De Russisch-Britse pianist Petr Limonov, geboren in Moskou in 1984, begon op zijn vijfde met piano spelen. Een jaar later ging hij naar de prestigieuze Moskouse Centrale Muziekschool, waar hij bij Siavush Gadjiev, Valery Piasetsky en Andrei Pisarev studeerde. Na het winnen van de eerste prijs op de Nikolai Rubinstein International Piano Competition (Parijs, 1998) begon hij concerten te spelen in heel Europa en Rusland, ondersteund door de Vladimir Spivakov International Charity Foundation. Hij ging studeren bij Hamish Milne en Alexander Satz aan de Royal Academy of Music in Londen, gevolgd door een jaar aan de École Normale de Musique de Paris Alfred Cortot.
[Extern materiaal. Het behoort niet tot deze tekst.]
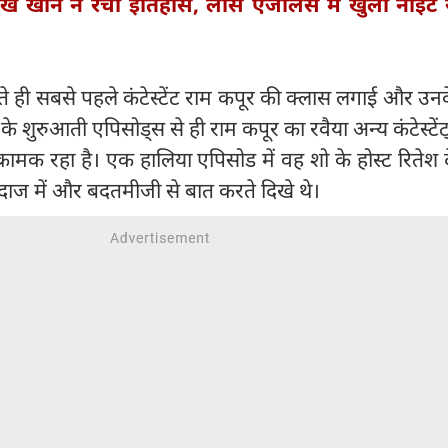
ख खान ने रचा इतिहास, लॉस एंजेलिस में खुला नाइट र
ते ही सबसे पहले कंटेस्टेंट राम कपूर की क्लास लगाई और उन
के शुरुआती एपिसोड्स से ही राम कपूर का रवैया अन्य कंटेस्टे
क्रामक रहा है। एक हालिया एपिसोड में वह शो के होस्ट रितेश
दाज में और बदतमीजी से बात करते दिखे थे।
In 2010 keerde Petr terug naar Londen om zijn postdoctorale studie aan het Royal College of Music te beginnen bij Dimitry Alexeev, waar hij zijn Masters diploma behaalde in 2012. Tijdens zijn studies nam Petr deel aan masterclasses van Alfred Brendel, Stephen Hough, Cristina Ortiz, Vitaly Margulis en Stephen Kovacevich, terwijl hij aan de RCM studeerde bij Peter Stark. In november 2013 maakte Petr zijn debuut als dirigent in de Cadogan Hall met het London International Chamber Orchestra, waar hij werken dirigeerde van Glazunov en Rachmaninov.

De namen Szymanowski, Moszkowski en Wieniawski, die in 1875 Henri Vieuxtemps verving als docent viool aan het conservatorium van Brussel, zijn voldoende bekend. De namen Kochanski en Karlowicz, daarentegen niet. De in Odessa geboren Pools-Joodse violist, Paul (Paweł) Kochanski (1887-1934) (foto) studeerde eerst viool bij zijn vader en op 7-jarige leeftijd werd hij leerling van Emil Młynarski (oto), zelf een gewezen leerling van Leopold Auer, Rimski-Korsakov en Ljadov.
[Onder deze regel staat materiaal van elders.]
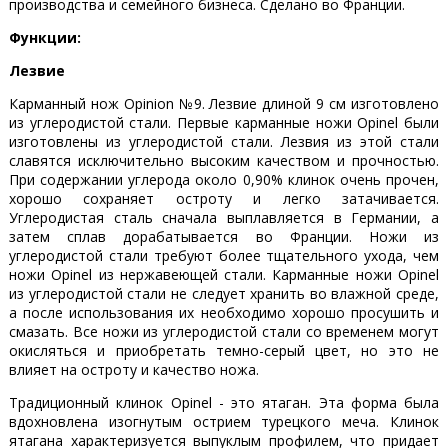
производства и семейного бизнеса. Сделано во Франции.
Функции:
Лезвие
Карманный нож Opinion №9. Лезвие длиной 9 см изготовлено
из углеродистой стали. Первые карманные ножи Opinel были
изготовлены из углеродистой стали. Лезвия из этой стали
славятся исключительно высоким качеством и прочностью.
При содержании углерода около 0,90% клинок очень прочен,
хорошо сохраняет остроту и легко затачивается.
Углеродистая сталь сначала выплавляется в Германии, а
затем сплав дорабатывается во Франции. Ножи из
углеродистой стали требуют более тщательного ухода, чем
ножи Opinel из нержавеющей стали. Карманные ножи Opinel
из углеродистой стали не следует хранить во влажной среде,
а после использования их необходимо хорошо просушить и
смазать. Все ножи из углеродистой стали со временем могут
окисляться и приобретать темно-серый цвет, но это не
влияет на остроту и качество ножа.
Традиционный клинок Opinel - это ятаган. Эта форма была
вдохновлена изогнутым острием турецкого меча. Клинок
ятагана характеризуется выпуклым профилем, что придает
Młynarski was medeoprichter van het Filharmonisch Orkest van Warschau. In 1898 ging Młynarski naar Warschau, en bij de oprichting van het Filharmonisch Orkest van Warschau in 1901, stelde hij Kochanski, (toen 14 jaar! oud), aan als concertmeester. Młynarski nam ook zijn opvoeding en opleiding op zich, behandelde hem als zijn eigen zoon en verklaarde dat hij geloofde dat Paweł een solist van wereldformaat zou worden. In 1903 ging Kochanski met financiële steun van vooraanstaande families in Warschau en gearrangeerd door Młynarski, naar Brussel, om er aan het beroemd Conservatorium te studeren bij de Luikse violist, César Thomson, de rivaal van Eugène Ysaÿe.

Daar ontving de 16-jarige Paweł Kochanski, na slechts vier maanden!, een eerste prijs met de grootste onderscheiding. Tijdens zijn carrière als rondreizende virtuoos, ontmoette hij Arthur Rubinstein (foto) en vanaf 1907 begonnen ze samen concerten te spelen, o.a. Beethovens Kreutzer Sonate en Tsjaikofski’s Piano Trio, met de cellist J. Sabelik. In 1908 maakten ze met Jozef Jaroszyński (een beschermheer van Kochanski), een triomfantelijke reis door Europese steden, waaronder Berlijn, Parijs, Londen en Karlsbad, en in 1908-1909 voerden Kochanski en Rubinstein de Vioolsonate van César Franck uit, opnieuw de Kreutzer Sonate, en een Brahms-trio met de cellist, Eli Kochański, de begaafde broer van Paweł.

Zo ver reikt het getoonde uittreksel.